A battle always has as its purpose the reaching of a mission goal by use of military force.[8] A victory in the battle is achieved when one of the opposing sides forces the other to abandon its mission, or to surrender its forces, or routs the other, i.e., forces it to retreat or renders it militarily ineffective for further combat operations. However, a battle may end in a Pyrrhic victory, which ultimately favors the defeated party. If no resolution is reached in a battle, it can result in a stalemate. A conflict in which one side is unwilling to reach a decision by a direct battle using conventional military forces often becomes an insurgency.
Until the 19th century the majority of battles were of short duration, many lasting a part of a day. (The Battle of Nations (1813) and the Battle of Gettysburg (1863) were exceptional in lasting three days.) This was mainly due to the difficulty of supplying armies in the field, or conducting night operations. The means of prolonging a battle was typically by employment of siege warfare. Improvements in transportation and the sudden evolving of trench warfare, with its siege-like nature during World War I in the 20th century, lengthened the duration of battles to days and weeks.[8] This created the requirement for unit rotation to prevent combat fatigue,[9] with troops preferably not remaining in a combat area of operations for more than a month. Trench warfare had become largely obsolete in conflicts between advanced armies by the start of the Second World War.
The use of the term "battle" in military history has led to its misuse when referring to almost any scale of combat, notably by strategic forces involving hundreds of thousands of troops that may be engaged in either a single battle at one time (Battle of Leipzig) or multiple operations (Battle of Kursk). The space a battle occupies depends on the range of the weapons of the combatants. A "battle" in this broader sense may occupy a large piece of spacetime, as in the case of the Battle of Britain or the Battle of the Atlantic. Until the advent of artillery and aircraft, battles were fought with the two sides within sight, if not reach, of each other. The depth of the battlefield has also increased in modern warfare with inclusion of the supporting units in the rear areas; supply, artillery, medical personnel etc. often outnumber the front-line combat troops.

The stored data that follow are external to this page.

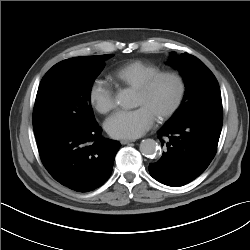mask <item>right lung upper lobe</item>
<instances>
[{"mask_svg":"<svg viewBox=\"0 0 250 250\" xmlns=\"http://www.w3.org/2000/svg\"><path fill=\"white\" fill-rule=\"evenodd\" d=\"M90 57L91 56H83V57H75V58L63 60V61L57 63L56 65H54V67L60 66V65L66 64V63H71V62H85L88 59H90Z\"/></svg>","mask_w":250,"mask_h":250,"instance_id":"right-lung-upper-lobe-1","label":"right lung upper lobe"}]
</instances>
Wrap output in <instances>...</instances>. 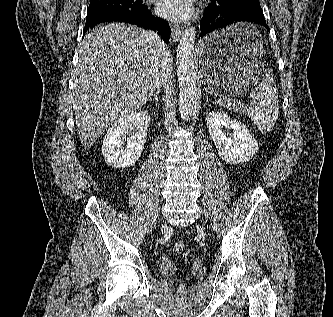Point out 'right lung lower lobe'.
<instances>
[{
	"label": "right lung lower lobe",
	"instance_id": "right-lung-lower-lobe-1",
	"mask_svg": "<svg viewBox=\"0 0 333 317\" xmlns=\"http://www.w3.org/2000/svg\"><path fill=\"white\" fill-rule=\"evenodd\" d=\"M103 22H125L139 27L158 31L165 43L169 42L170 28L166 20L156 18L146 5L129 10H101L87 13L83 34L90 28Z\"/></svg>",
	"mask_w": 333,
	"mask_h": 317
}]
</instances>
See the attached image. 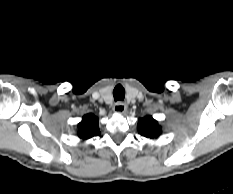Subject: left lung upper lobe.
<instances>
[{
    "mask_svg": "<svg viewBox=\"0 0 233 194\" xmlns=\"http://www.w3.org/2000/svg\"><path fill=\"white\" fill-rule=\"evenodd\" d=\"M138 131L142 136L150 139L158 138L161 134L160 126L152 116H146L139 120Z\"/></svg>",
    "mask_w": 233,
    "mask_h": 194,
    "instance_id": "5c2ea615",
    "label": "left lung upper lobe"
}]
</instances>
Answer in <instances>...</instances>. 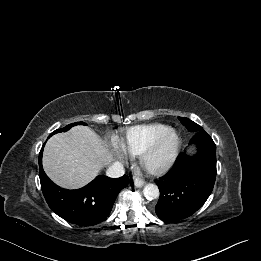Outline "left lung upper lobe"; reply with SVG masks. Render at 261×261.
I'll list each match as a JSON object with an SVG mask.
<instances>
[{"mask_svg": "<svg viewBox=\"0 0 261 261\" xmlns=\"http://www.w3.org/2000/svg\"><path fill=\"white\" fill-rule=\"evenodd\" d=\"M179 120L181 121V123L190 131V132H198V131H202L203 128L201 126H199L198 124H196L195 122L191 121L188 118L185 117H179Z\"/></svg>", "mask_w": 261, "mask_h": 261, "instance_id": "1", "label": "left lung upper lobe"}]
</instances>
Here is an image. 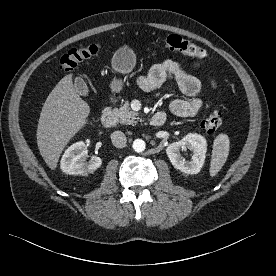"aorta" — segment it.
<instances>
[{"label": "aorta", "mask_w": 276, "mask_h": 276, "mask_svg": "<svg viewBox=\"0 0 276 276\" xmlns=\"http://www.w3.org/2000/svg\"><path fill=\"white\" fill-rule=\"evenodd\" d=\"M132 147L134 149L135 152H143L146 148V143L144 140L142 139H136L134 140L133 144H132Z\"/></svg>", "instance_id": "aorta-1"}]
</instances>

Battles are, on the whole, made up of a multitude of individual combats, skirmishes and small engagements within the context of which the combatants will usually only experience a small part of the events of the battle's entirety. To the infantryman, there may be little to distinguish between combat as part of a minor raid or as a major offensive, nor is it likely that he anticipates the future course of the battle; few of the British infantry who went over the top on the first day on the Somme, July 1, 1916, would have anticipated that they would be fighting the same battle in five months' time. Conversely, some of the Allied infantry who had just dealt a crushing defeat to the French at the Battle of Waterloo fully expected to have to fight again the next day.
Battlespace
Main article: BattlespaceBattlespace is a unified strategy to integrate and combine armed forces for the military theatre of operations, including air, information, land, sea and space. It includes the environment, factors and conditions that must be understood to successfully apply combat power, protect the force, or complete the mission. This includes enemy and friendly armed forces; facilities; weather; terrain; and the electromagnetic spectrum within the operational areas and areas of interest.